Bunny built a typical two-storey colonial house with dormer windows in a shingled roof and a wide glazed verandah. He also laid out 8 acres of gardens planted with English specimen trees, but retained two tōtara trees now thought to be 700 years old. On the grounds he built stables, a cookhouse, granary, and cow shed. The house was named "Longwood" after Longwood House, Napoleon's place of exile on Saint Helena; Henry's brother General Arthur Bunny had visited Napoleon's grave and taken cuttings of the willows growing there. He sent them to Henry to plant on the grounds, where they still exist today.

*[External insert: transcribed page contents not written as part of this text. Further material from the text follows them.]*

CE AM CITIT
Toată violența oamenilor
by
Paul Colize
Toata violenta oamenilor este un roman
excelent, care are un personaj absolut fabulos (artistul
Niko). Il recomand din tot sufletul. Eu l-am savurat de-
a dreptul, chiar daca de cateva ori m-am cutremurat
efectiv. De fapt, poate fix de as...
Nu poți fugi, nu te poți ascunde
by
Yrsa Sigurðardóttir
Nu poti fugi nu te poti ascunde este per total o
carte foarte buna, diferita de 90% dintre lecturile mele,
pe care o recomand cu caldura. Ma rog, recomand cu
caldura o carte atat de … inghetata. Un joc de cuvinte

Bunny sold Longwood in 1871 to early Wellington settler Charles Johnson Pharazyn. Pharazyn enlarged the house with a substantial two-storey wing, retaining the original modest house as servants' quarters. He committed suicide in 1903 by throwing himself into the Thames, and the house was passed on to his grandson Charles Buckland Pharazyn (1868–1938).
Longwood burnt down in 1905, but some of the outbuildings still survive. They include some of New Zealand's oldest extant farm buildings, and consist of a cowshed, granary, coachhouse and stables, derelict greenhouse, polo stables, and a cookhouse/workers accommodation building now known as the "Gamekeeper's Cottage".
1906 house
Charles Buckland Pharazyn rebuilt Longwood in 1906. The new house, designed by Wellington architect John Sydney Swan, was built of severe (and fire-resistant) brick in a Scottish-baronial style. In 1910, not long after the house had been completed, the Pharazyns moved to Sydney and leased it to the Governor of New Zealand and his wife. They sold Longwood and its 100 acres in 1911 to Daniel H.S. Riddiford (a grandson of Henry Bunny) and his wife Meta Riddiford. Daniel Riddiford used Longwood as a home base from which to run his other farm estates, which generated the family income.
Meta Riddiford was not impressed with Longwood's architecture: she wrote to her mother that "it is not a house that improves upon acquaintance. I really think Swan the architect must be a fool and a knave." In 1913 the Riddifords engaged the services of William Gray Young to renovate Longwood. The plan was interrupted by the Great War: Dan Riddiford joined the Grenadier Guards, and the family moved to Lyme Regis. Longwood was leased to the army as officer accommodation for the Featherston Military Camp nearby.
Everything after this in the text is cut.